In a hearing Wednesday, Gun Owners Action League executive director Jim Wallace said he wanted to push back against the idea that Massachusetts gun laws had been successful, saying the number of homicides gun related issues in the state has increased over time.
âThere’s no success with these gun laws, period,â Wallace said. “In fact, the only thing these gun laws have done is hurt the people I represent, who are trying to pass these laws without being broken, and, frankly, the people downtown who are being murdered.” in registering numbers. We really need to re-examine all of these laws knowing that they have failed. “
Senator Sonia Chang-Diaz, who represents some of the same Boston neighborhoods as Tyler, said her district may be the state most affected by gun deaths. The Jamaica Plain Democrat recalled attending the funeral of a teenage girl who was killed in a shooting and seeing her middle school classmates walk to and from her open casket.
âLooking at their faces and wondering what to think of their chances of survival, when their classmate, who had done everything right – a strong student, a wonderful kid in every way, not involved in any problem or in street life – if that’s what happened to him, “she said.” We all know as human beings and as policy makers how terrible he is to feel powerless, but at that point, as policy makers, we are powerless to bring this youngster back and relatively powerless to assure these young children at Timilty Middle School that this will never happen to their community again. we have the power here today to tackle the problem of the illegal gun market and ensure that we take action to address this issue as quickly as we take action to tackle mass shootings. â
Dressed in a yellow shirt that read ‘We will not comply’ and a ‘Self defense is a human right’ pin, Galen Miller told committee members that their responsibility is to protect the rights of citizens. . âIt could be a voice in thousands, and your job is to protect those rights, and I don’t see that happening,â Miller said. “There is not a soul here who has [a license to carry a firearm] or door that does not want it to be in El Paso or any other area where there is a dangerous situation. That’s why we wear. We want to protect ourselves and we want to protect our families and we want to protect those around us. “
Ken McKay, who testified alongside Miller, said he has buried friends and relatives lost to drug overdoses and that he would rather see lawmakers pursue action against drug traffickers rather than d ” consider new restrictions on legal gun owners.
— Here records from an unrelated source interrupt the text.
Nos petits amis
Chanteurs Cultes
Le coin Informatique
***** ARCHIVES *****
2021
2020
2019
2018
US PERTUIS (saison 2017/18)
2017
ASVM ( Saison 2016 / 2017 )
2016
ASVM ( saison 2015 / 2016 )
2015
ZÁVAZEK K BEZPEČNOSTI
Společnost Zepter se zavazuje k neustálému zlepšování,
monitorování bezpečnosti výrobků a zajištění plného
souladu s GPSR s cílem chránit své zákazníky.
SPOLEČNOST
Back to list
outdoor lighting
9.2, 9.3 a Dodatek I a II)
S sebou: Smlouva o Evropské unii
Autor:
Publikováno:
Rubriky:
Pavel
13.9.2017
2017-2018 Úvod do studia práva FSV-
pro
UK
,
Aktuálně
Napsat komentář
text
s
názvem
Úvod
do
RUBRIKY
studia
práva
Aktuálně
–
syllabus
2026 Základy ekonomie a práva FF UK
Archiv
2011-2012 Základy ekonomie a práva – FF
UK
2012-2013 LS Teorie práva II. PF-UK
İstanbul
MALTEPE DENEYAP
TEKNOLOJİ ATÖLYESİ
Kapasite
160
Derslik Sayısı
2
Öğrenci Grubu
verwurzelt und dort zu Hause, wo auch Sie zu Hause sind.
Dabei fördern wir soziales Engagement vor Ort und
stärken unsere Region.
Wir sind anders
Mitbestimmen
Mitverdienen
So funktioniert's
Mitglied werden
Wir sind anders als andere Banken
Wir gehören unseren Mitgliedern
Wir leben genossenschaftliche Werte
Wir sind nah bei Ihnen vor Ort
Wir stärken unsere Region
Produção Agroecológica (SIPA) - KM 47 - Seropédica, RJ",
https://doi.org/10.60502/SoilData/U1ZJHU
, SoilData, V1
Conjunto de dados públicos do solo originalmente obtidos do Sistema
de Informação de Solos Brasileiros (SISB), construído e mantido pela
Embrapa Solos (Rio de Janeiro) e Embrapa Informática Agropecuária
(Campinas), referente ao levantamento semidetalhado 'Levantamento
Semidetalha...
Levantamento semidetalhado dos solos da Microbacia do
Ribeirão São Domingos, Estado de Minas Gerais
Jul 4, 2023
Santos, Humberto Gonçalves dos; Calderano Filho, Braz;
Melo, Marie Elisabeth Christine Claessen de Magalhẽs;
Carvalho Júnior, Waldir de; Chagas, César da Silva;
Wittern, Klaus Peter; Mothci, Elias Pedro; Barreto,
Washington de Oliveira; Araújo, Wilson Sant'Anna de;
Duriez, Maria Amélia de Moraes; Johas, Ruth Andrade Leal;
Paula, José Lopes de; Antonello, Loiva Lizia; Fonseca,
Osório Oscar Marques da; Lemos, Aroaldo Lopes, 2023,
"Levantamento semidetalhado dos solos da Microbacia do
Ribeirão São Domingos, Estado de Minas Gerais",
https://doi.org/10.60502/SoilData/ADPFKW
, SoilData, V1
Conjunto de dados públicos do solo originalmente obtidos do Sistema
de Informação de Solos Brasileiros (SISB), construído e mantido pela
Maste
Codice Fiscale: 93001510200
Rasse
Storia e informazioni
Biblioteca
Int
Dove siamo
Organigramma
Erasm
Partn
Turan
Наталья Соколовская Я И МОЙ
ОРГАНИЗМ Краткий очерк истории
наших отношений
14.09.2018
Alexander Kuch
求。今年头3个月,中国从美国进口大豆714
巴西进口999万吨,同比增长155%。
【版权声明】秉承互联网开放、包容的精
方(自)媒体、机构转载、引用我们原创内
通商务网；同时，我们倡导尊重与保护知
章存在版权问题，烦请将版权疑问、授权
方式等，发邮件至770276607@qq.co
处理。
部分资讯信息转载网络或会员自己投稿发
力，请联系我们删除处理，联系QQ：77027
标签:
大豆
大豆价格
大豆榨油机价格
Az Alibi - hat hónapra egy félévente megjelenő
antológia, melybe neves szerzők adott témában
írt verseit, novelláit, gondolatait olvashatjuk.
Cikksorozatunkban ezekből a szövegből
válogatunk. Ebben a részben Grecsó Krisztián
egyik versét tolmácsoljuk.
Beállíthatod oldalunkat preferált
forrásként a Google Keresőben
He said criminals favor enacting stricter gun laws because it means their potential victims are unlikely to be armed.
âWhy all these laws? I mean, you read the gun laws in Massachusetts, that’s crazy, âhe said. âWho can follow all of this? “
Several groups, including Moms Demand Action, Everytown for Gun Safety, and the Massachusetts Coalition to Prevent Gun Violence, have expressed support for the gun data legislation tabled by Representative Marjorie Decker and Senator Cynthia Creem. Middlesex District Attorney Marian Ryan also testified on his behalf.
Decker said the 2014 gun law already requires the collection of crime-related gun data, but that data is not being analyzed and considered. The bill she filed with Creem (H 2045, S 1388) would require the Executive Office of Public Safety and Security to prepare regular reports on the data.
âWe’re not asking for anything new to do,â Decker said. âIt’s the data that is there. We need to understand where these out-of-state criminal weapons are coming from. This is not fair, especially for neighborhoods which still experience a proliferation of gun violence.
Stop Handgun Violence board member Gail Erdos said the report would allow lawmakers and law enforcement agencies to âeffectively target the sources of weapons used in crime. So many crimes could be better understood if we could do something with this data, âshe said.
Creem said that despite its strict gun laws, Massachusetts can still strive to do better. âWe cannot be complacent,â Newton’s Democrat said.
âWe can’t stop there. We owe it to the children.